When Sarah's mom's ISP rolls out IPv6 (or maybe when she gets new CPE because she upgraded service, moved home, or it just eventually died), her devices get IPv6, but she doesn't care, Facebook still works (it might be slightly faster, but not noticeably) and Sarah's mom doesn't know what the Internet Protocol Version Six is except that it sounds like something from a Star Trek convention.
Sarah's employer is Big Corp. When Big Corp's ISP rolls out IPv6, Big Corp IT agree that since not everybody went on the IPv6 training course yet, they should explicitly disable IPv6 to avoid unspecified "problems". Everything still works as before and Big Corp's IT department are cheerfully running stuff that actually matters in the Cloud, so what do they need more addresses for anyway? Maybe in 2025 there will be a budgetary requirement for IPv6 at Big Corp. Or maybe not. Perhaps the best chance for Big Corp to get IPv6 is if IT screws up and mistakenly doesn't disable it, then they find that later doing so makes things worse.
Mobile is leading the IPv6 transition, for exactly the reasons you think it is. It just happened bit later than what you expected. I'm pretty sure that vast majority of 5G deployments support IPv6.
iPhone 2G was released when 3G networks were becoming common among better telcos. For critical period in the early 3GPP network stack, it was niche player.
However, Mobile networks are actually biggest users of IPv6, especially if the rumour I heard about licensing being cheaper on IPv6 is true (IPv6 is also in many ways cheaper on backbone implementation).

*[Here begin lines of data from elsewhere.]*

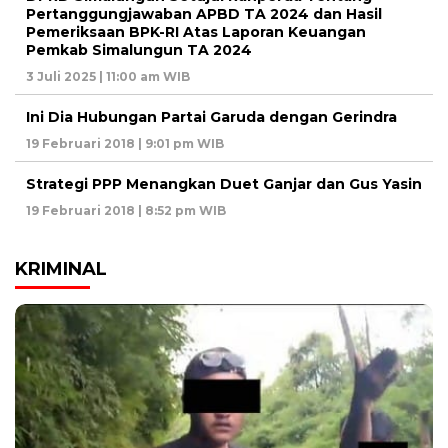
Pertanggungjawaban APBD TA 2024 dan Hasil
Pemeriksaan BPK-RI Atas Laporan Keuangan
Pemkab Simalungun TA 2024
3 Juli 2025 | 11:00 am WIB
Ini Dia Hubungan Partai Garuda dengan Gerindra
19 Februari 2018 | 9:01 pm WIB
Strategi PPP Menangkan Duet Ganjar dan Gus Yasin
19 Februari 2018 | 8:52 pm WIB
KRIMINAL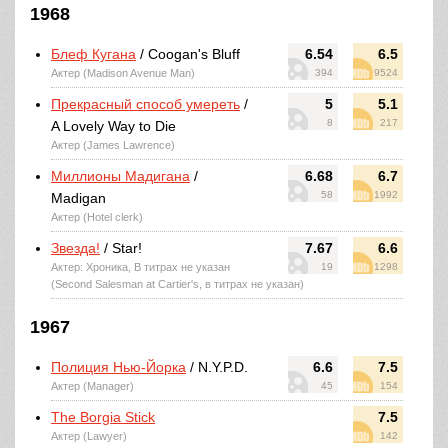
1968
Блеф Кугана
/ Coogan's Bluff
6.54
6.5
Актер (Madison Avenue Man)
394
9524
Прекрасный способ умереть
/
5
5.1
8
217
A Lovely Way to Die
Актер (James Lawrence)
Миллионы Мадигана
/
6.68
6.7
58
1992
Madigan
Актер (Hotel clerk)
Звезда!
/ Star!
7.67
6.6
Актер: Хроника, В титрах не указан
19
1298
(Second Salesman at Cartier's, в титрах не указан)
1967
Полиция Нью-Йорка
/ N.Y.P.D.
6.6
7.5
Актер (Manager)
45
154
The Borgia Stick
7.5
Актер (Lawyer)
142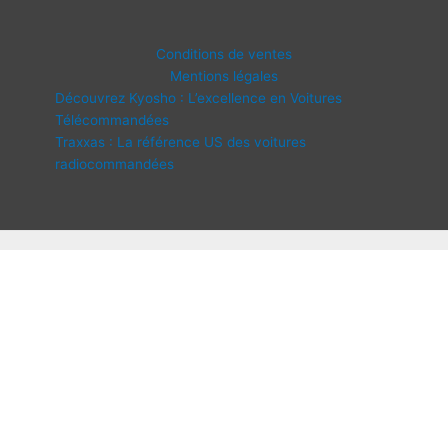
Conditions de ventes
Mentions légales
Découvrez Kyosho : L’excellence en Voitures
Télécommandées
Traxxas : La référence US des voitures
radiocommandées
Copyright © 2026 IDF Modélisme | Propulsé par
Thème WordPress
Astra
Disponibilité :
En stock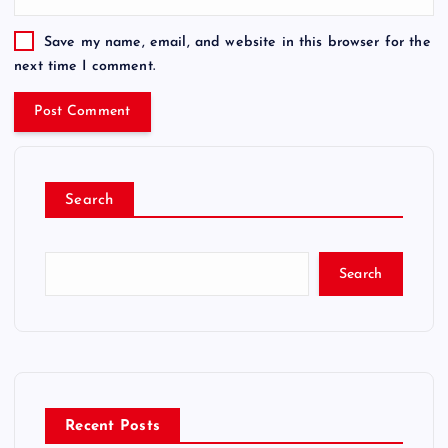
Save my name, email, and website in this browser for the
next time I comment.
Search
Search
Recent Posts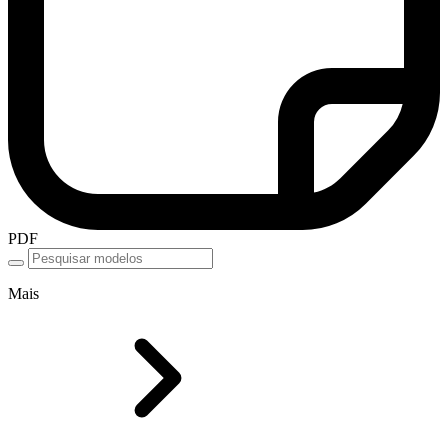
PDF
Mais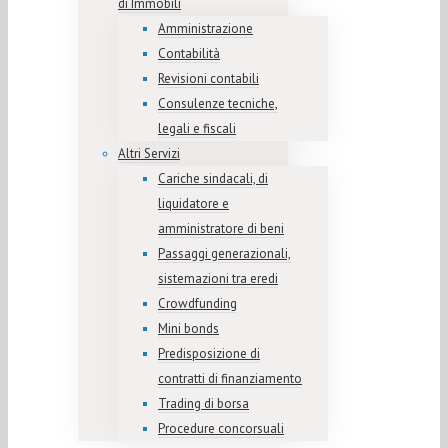
di Immobili
Amministrazione
Contabilità
Revisioni contabili
Consulenze tecniche,
legali e fiscali
Altri Servizi
Cariche sindacali, di
liquidatore e
amministratore di beni
Passaggi generazionali,
sistemazioni tra eredi
Crowdfunding
Mini bonds
Predisposizione di
contratti di finanziamento
Trading di borsa
Procedure concorsuali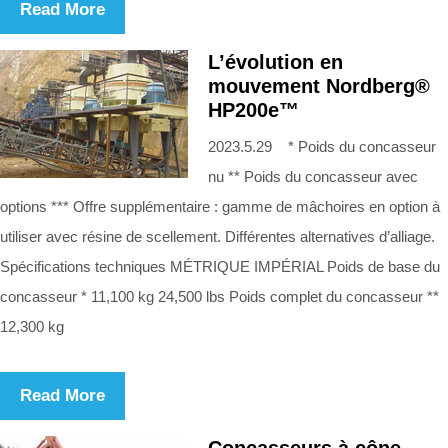
Read More
L’évolution en
mouvement Nordberg®
HP200e™
2023.5.29 * Poids du concasseur
nu ** Poids du concasseur avec
options *** Offre supplémentaire : gamme de mâchoires en option à
utiliser avec résine de scellement. Différentes alternatives d’alliage.
Spécifications techniques MÉTRIQUE IMPÉRIAL Poids de base du
concasseur * 11,100 kg 24,500 lbs Poids complet du concasseur **
12,300 kg
Read More
Concasseurs à cône -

This is why Apple recommends IPv6 accessible sites, because for many mobile networks IPv6 is faster - it avoids multiple levels of network address translation through possibly limited number of gateways.
The mobile stack itself doesn't really care for IPv4 vs IPv6 except for v6 making it much easier to build the network and having easier IP Mobility (keeping connections across moving addresses). Protocols run perfectly well on both v4 and v6 (SIP, IPsec, various other L4 and higher protocols involved)
The only reason I can think of is psychological: People don’t want to learn new things, so they find reasons to dislike the new thing to be able to pretend they don’t need to learn it.